Дедушка Мартын Лодыжкин любил свою шарманку так, как можно любить только живое, близкое, пожалуй, даже родственное существо. Свыкнувшись с ней за многие годы тяжёлой бродячей жизни, он стал, наконец, видеть в ней что-то одухотворенное, почти сознательное. Случалось иногда, что ночью, во время ночлега где-нибудь на грязном постоялом дворе, шарманка, стоявшая на полу рядом с дедушкиным изголовьем, вдруг издавала слабый звук, печальный, одинокий и дрожащий, точно старческий вздох. Тогда Лодыжкин тихо гладил её по резному боку и шептал ласково:
– Что, брат? Жалуешься?.. А ты терпи…
Столько же, сколько шарманку, может быть даже немного больше, он любил своих младших спутников в вечных скитаниях: пуделя Арто и маленького Сергея. Мальчика он взял пять лет тому назад «напрокат» у забулдыги, вдового сапожника, обязавшись за это уплачивать по два рубля в месяц. Но сапожник вскоре умер, и Сергей остался навеки связанным с дедушкой и душою и мелкими житейскими интересами.

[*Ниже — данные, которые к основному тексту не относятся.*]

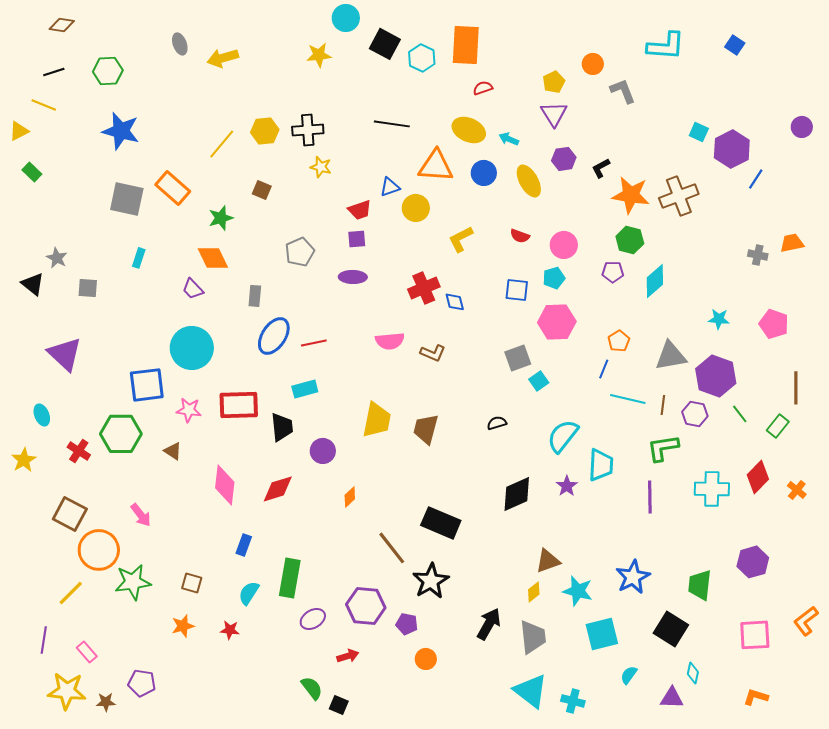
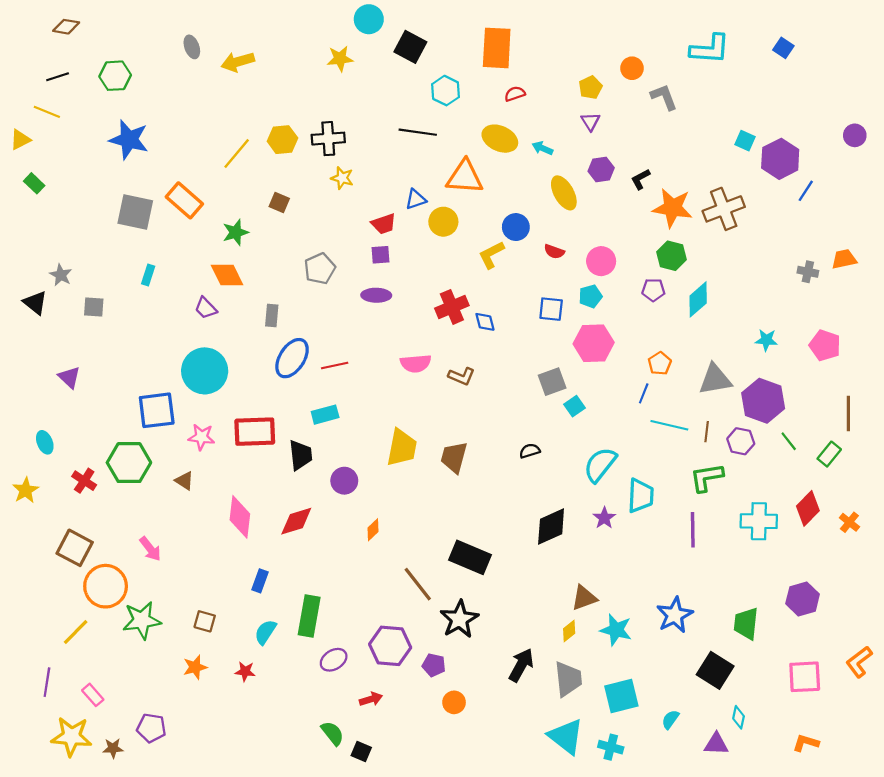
cyan hexagon: (422, 58) -> (446, 91), moved
purple triangle: (554, 114) -> (590, 122), size x0.7
blue circle: (484, 173) -> (516, 227), moved
purple triangle: (65, 354) -> (69, 377), size x0.6
cyan square: (602, 634) -> (621, 696), moved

IIТропинка шла вдоль высокого прибрежного обрыва, извиваясь в тени столетних маслин. Море иногда мелькало между деревьями, и тогда казалось, что, уходя вдаль, оно в то же время подымается вверх спокойной могучей стеной, и цвет его был ещё синее, ещё гуще в узорчатых прорезах, среди серебристо-зелёной листвы. В траве, в кустах кизиля и дикого шиповника, в виноградниках и на деревьях – повсюду заливались цикады; воздух дрожал от их звенящего, однообразного, неумолчного крика. День выдался знойный, безветренный, и накалившаяся земля жгла подошвы ног.
Сергей, шедший, по обыкновению, впереди дедушки, остановился и ждал, пока старик не поравнялся с ним.
– Ты что, Сережа? – спросил шарманщик.
– Жара, дедушка Лодыжкин… нет никакого терпения! Искупаться бы…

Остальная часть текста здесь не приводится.